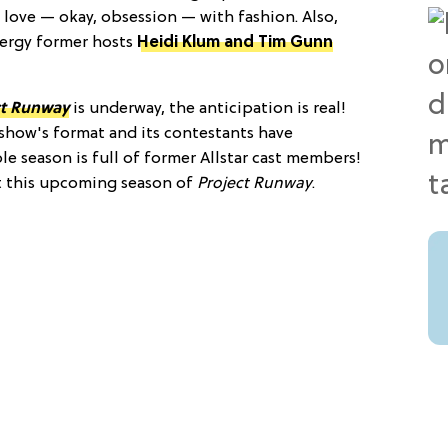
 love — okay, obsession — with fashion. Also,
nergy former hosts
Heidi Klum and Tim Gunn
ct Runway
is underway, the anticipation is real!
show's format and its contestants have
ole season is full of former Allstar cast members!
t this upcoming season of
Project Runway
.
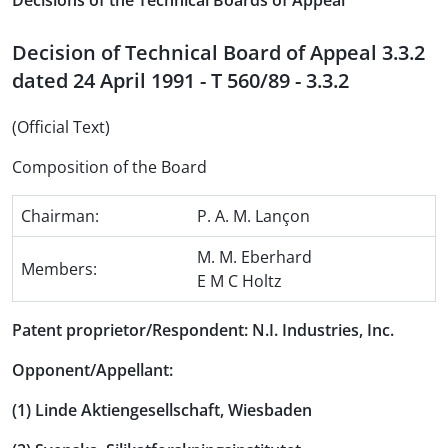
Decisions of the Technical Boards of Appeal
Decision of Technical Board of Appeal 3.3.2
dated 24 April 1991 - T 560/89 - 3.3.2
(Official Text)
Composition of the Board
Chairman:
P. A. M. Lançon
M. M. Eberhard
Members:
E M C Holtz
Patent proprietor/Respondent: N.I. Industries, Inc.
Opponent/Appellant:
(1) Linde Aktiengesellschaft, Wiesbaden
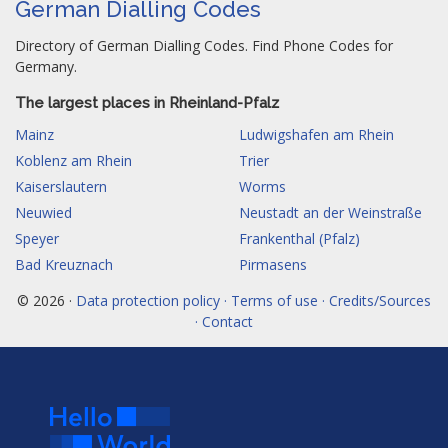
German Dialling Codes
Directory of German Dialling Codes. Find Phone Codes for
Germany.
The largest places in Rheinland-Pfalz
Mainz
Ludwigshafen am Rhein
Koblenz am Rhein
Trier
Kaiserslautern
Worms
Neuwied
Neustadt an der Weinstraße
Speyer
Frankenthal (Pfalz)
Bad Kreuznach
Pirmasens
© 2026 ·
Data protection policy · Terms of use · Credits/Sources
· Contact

•••

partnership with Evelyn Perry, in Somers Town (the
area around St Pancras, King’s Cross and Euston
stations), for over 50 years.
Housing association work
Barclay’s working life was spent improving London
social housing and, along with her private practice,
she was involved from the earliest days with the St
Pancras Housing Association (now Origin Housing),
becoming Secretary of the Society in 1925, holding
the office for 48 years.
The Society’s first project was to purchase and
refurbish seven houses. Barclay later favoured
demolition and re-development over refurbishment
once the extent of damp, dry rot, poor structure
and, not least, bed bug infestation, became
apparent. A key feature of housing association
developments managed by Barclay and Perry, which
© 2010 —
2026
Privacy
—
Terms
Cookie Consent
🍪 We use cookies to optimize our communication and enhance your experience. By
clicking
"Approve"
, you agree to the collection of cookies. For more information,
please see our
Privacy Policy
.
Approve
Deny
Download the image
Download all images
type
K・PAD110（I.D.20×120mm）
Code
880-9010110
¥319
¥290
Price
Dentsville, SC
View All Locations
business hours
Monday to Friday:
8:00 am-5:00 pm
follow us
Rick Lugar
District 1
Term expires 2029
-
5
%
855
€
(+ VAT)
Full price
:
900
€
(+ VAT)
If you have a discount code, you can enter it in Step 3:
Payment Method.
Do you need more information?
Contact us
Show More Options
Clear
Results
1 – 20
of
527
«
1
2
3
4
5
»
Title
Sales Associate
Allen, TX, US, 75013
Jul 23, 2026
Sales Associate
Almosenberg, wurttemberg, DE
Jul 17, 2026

•••

--- BRIEF ---
Among the entries above, take the lines from the one with "P. A. M. Lançon" through the one with "Ludwigshafen am Rhein" and retype them exactly, leaving out the pictures.

--- ANSWER TO THIS PROBLEM ---
P. A. M. Lançon
M. M. Eberhard
Members:
E M C Holtz
Patent proprietor/Respondent: N.I. Industries, Inc.
Opponent/Appellant:
(1) Linde Aktiengesellschaft, Wiesbaden
German Dialling Codes
Directory of German Dialling Codes. Find Phone Codes for
Germany.
The largest places in Rheinland-Pfalz
Mainz
Ludwigshafen am Rhein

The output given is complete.